Task to carry out
Drop every image and restate the entries below word for word.

----- Data in this exercise

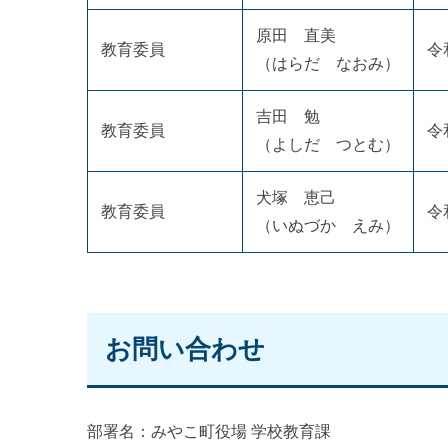
原田 直美
教育委員
令
（はらだ なおみ）
吉田 勉
教育委員
令
（よしだ つとむ）
犬塚 恵己
教育委員
令
（いぬづか えみ）
お問い合わせ
部署名：みやこ町役場 学校教育課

----------

Answer for this exercise
原田 直美
教育委員
令
（はらだ なおみ）
吉田 勉
教育委員
令
（よしだ つとむ）
犬塚 恵己
教育委員
令
（いぬづか えみ）
お問い合わせ
部署名：みやこ町役場 学校教育課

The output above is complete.